Он начал свертывать папиросу и чуть насмешливо, с любопытством покосился на Дид. Неприкрытый цинизм его теории, резкий тон и резкие слова смутили ее и вынудили к отступлению.

– Я не могу вас переспорить, и вы это знаете. Как бы ни права была женщина, она не может убедить мужчину, потому что мужчины всегда так уверены в себе, что женщина невольно сдается, хотя она и не сомневается в своей правоте. Но ведь есть же и другое – есть радость созидания. Вы называете свой бизнес игрой, пусть так. Но мне кажется, что все таки приятней что нибудь сделать, создать, чем с утра до вечера бросать игральные кости. Вот я, например, когда мне хочется поразмяться или забыть о том, что за уголь надо платить пятнадцать долларов, я берусь за Маб и полчаса скребу и чищу ее. И когда я потом вижу, что шерсть у нее блестит и лоснится, как шелк, я чувствую удовлетворение. По моему, такое же чувство должно быть у человека, который построил дом или посадил дерево. Он может полюбоваться делом рук своих. Это он сделал, это плод его труда. Даже если кто нибудь вроде вас придет и отнимет у него посаженное им дерево, оно все таки останется, и все таки оно посажено им. Этого вы у него отнять не можете, мистер Харниш, невзирая на все ваши миллионы. Вот что я называю радостью созидания, которой нет в азартной игре. Неужели вы никогда ничего не создавали? Там, на Юконе? Ну, хижину, что ли, лодку, плот или еще что нибудь? И разве вы не помните, как приятно вам было, пока вы работали, и после, когда вы любовались тем, что вами сделано?
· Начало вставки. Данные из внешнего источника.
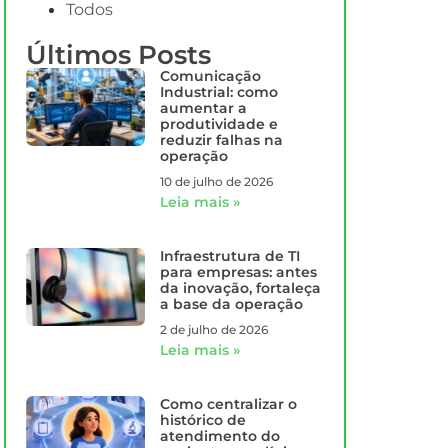
Todos
Últimos Posts
Comunicação
Industrial: como
aumentar a
produtividade e
reduzir falhas na
operação
10 de julho de 2026
Leia mais »
Infraestrutura de TI
para empresas: antes
da inovação, fortaleça
a base da operação
2 de julho de 2026
Leia mais »
Como centralizar o
histórico de
atendimento do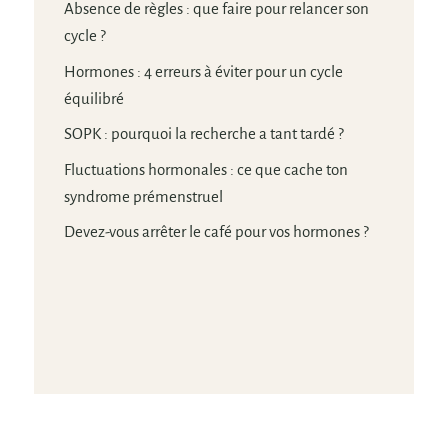
Absence de règles : que faire pour relancer son
cycle ?
Hormones : 4 erreurs à éviter pour un cycle
équilibré
SOPK : pourquoi la recherche a tant tardé ?
Fluctuations hormonales : ce que cache ton
syndrome prémenstruel
Devez-vous arrêter le café pour vos hormones ?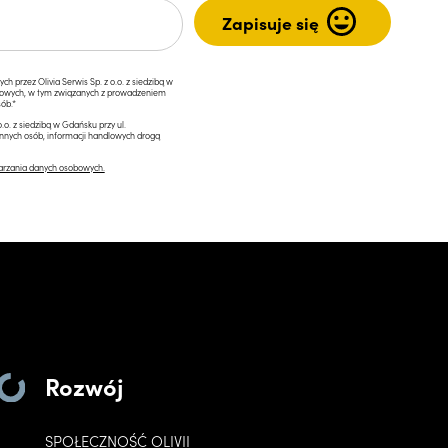
przez Olivia Serwis Sp. z o.o. z siedzibą w
ngowych, w tym związanych z prowadzeniem
ób.*
.o. z siedzibą w Gdańsku przy ul.
innych osób, informacji handlowych drogą
arzania danych osobowych.
Rozwój
SPOŁECZNOŚĆ OLIVII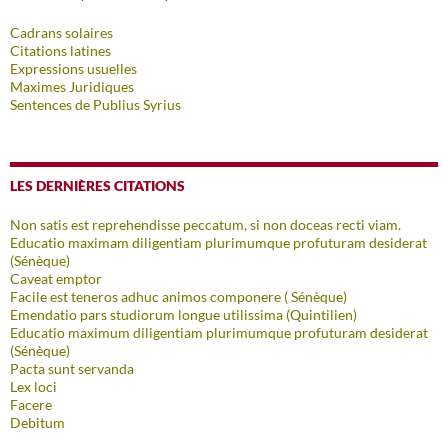
Cadrans solaires
Citations latines
Expressions usuelles
Maximes Juridiques
Sentences de Publius Syrius
LES DERNIÈRES CITATIONS
Non satis est reprehendisse peccatum, si non doceas recti viam.
Educatio maximam diligentiam plurimumque profuturam desiderat
(Sénèque)
Caveat emptor
Facile est teneros adhuc animos componere ( Sénèque)
Emendatio pars studiorum longue utilissima (Quintilien)
Educatio maximum diligentiam plurimumque profuturam desiderat
(Sénèque)
Pacta sunt servanda
Lex loci
Facere
Debitum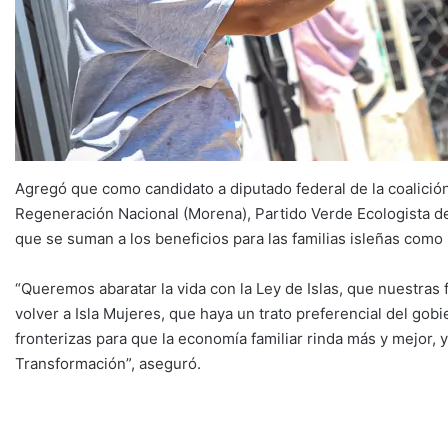
Agregó que como candidato a diputado federal de la coalici
Regeneración Nacional (Morena), Partido Verde Ecologista de
que se suman a los beneficios para las familias isleñas como l
“Queremos abaratar la vida con la Ley de Islas, que nuestras 
volver a Isla Mujeres, que haya un trato preferencial del go
fronterizas para que la economía familiar rinda más y mejor,
Transformación”, aseguró.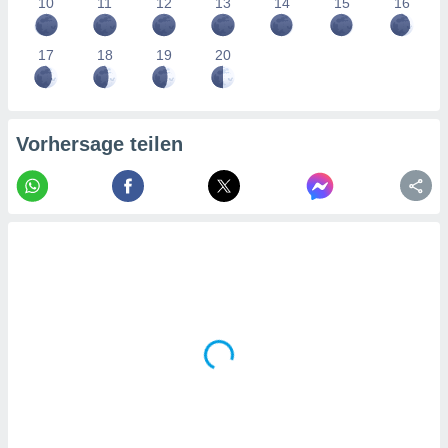
10
11
12
13
14
15
16
tner
17
18
19
20
Vorhersage teilen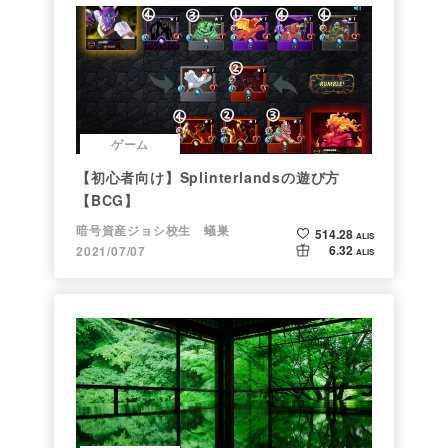
ゲーム
【初心者向け】Splinterlandsの遊び方
【BCG】
暗号資産ジョシ校生 蟻巣
514.28
ALIS
6.32
2021/07/07
ALIS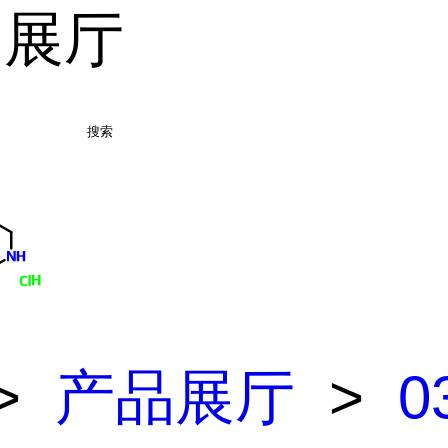
品展厅
搜索
>
产品展厅
>
0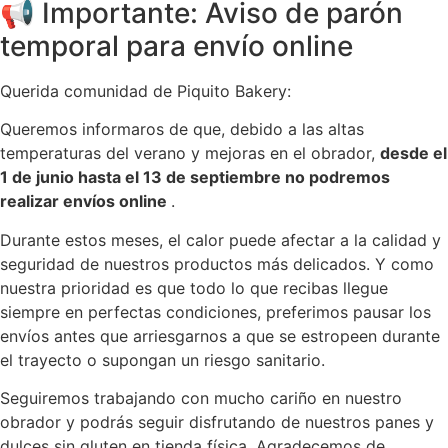
📢 Importante: Aviso de parón
temporal para envío online
Querida comunidad de Piquito Bakery:
Queremos informaros de que, debido a las altas
temperaturas del verano y mejoras en el obrador,
desde el
1 de junio hasta el 13 de septiembre no podremos
realizar envíos online
.
Durante estos meses, el calor puede afectar a la calidad y
seguridad de nuestros productos más delicados. Y como
nuestra prioridad es que todo lo que recibas llegue
siempre en perfectas condiciones, preferimos pausar los
envíos antes que arriesgarnos a que se estropeen durante
el trayecto o supongan un riesgo sanitario.
Seguiremos trabajando con mucho cariño en nuestro
obrador y podrás seguir disfrutando de nuestros panes y
dulces sin gluten en tienda física. Agradecemos de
Харниш слушал ее, и в его памяти вставали картины прошлого. Он снова видел пустынную террасу на берегу Клондайка, вырастающие на ней бревенчатые хижины, склады, лавки и все прочие деревянные строения, возведенные им, видел свои лесопилки, работающие круглые сутки в три смены.

– Тут вы немножко правы, мисс Мэсон, не спорю. Да, я сотни домов построил, и я помню, как гордился и радовался, глядя на них. Я и сейчас горжусь, когда вспоминаю. А Офир? Ну самый что ни на есть дрянной лосиный выгон, а что я из него сделал! Я провел туда воду, знаете откуда? Из Ринкабилли, за восемьдесят миль от Офира. Все говорили, что ничего у меня не выйдет, а вот вышло же, и я сам это сделал. Плотина и трубы стоили мне четыре миллиона. Но посмотрели бы вы на этот самый Офир! Машины, электрический свет, сотни людей, работа – круглые сутки. Я понимаю, что вы хотите сказать, когда говорите, что хорошо что нибудь сделать. Я сделал Офир, и неплохо сделал, черт меня побери… простите, я нечаянно, – но, право же, Офир был прямо загляденье. Я и сейчас горжусь им, как в тот день, когда мои глаза в последний раз видели его.

– И это дало вам больше, чем просто деньги, – подхватила Дид. – Знаете, что бы я сделала, будь у меня много денег и если уж я никак не могла бы бросить эту игру в бизнес? Взяла бы да и купила здесь все южные и западные безлесные склоны и засадила их эвкалиптами. Просто так – для удовольствия. А если бы у меня была эта страсть к азарту, о которой вы говорите, то я бы все равно посадила деревья и нажила бы на этом деньги. Вот как вы наживаете, но только иначе; вместо того, чтобы поднимать цену на уголь, не увеличив ни на унцию запасы его, я создала бы тысячи и тысячи кубометров дров на голом месте, где раньше не было ничего. И каждый, кто переправится через бухту, посмотрит на лесистые склоны и порадуется на них. А кто радовался тому, что по вашей милости уголь подорожал на четыре доллара?

Теперь уж Харниш не находил ответа и молчал, а она выжидательно смотрела на него.

– Вы хотели бы, чтобы я сделал что нибудь в этом роде? – наконец спросил он.

– Так было бы лучше для людей и для вас, – ответила она уклончиво.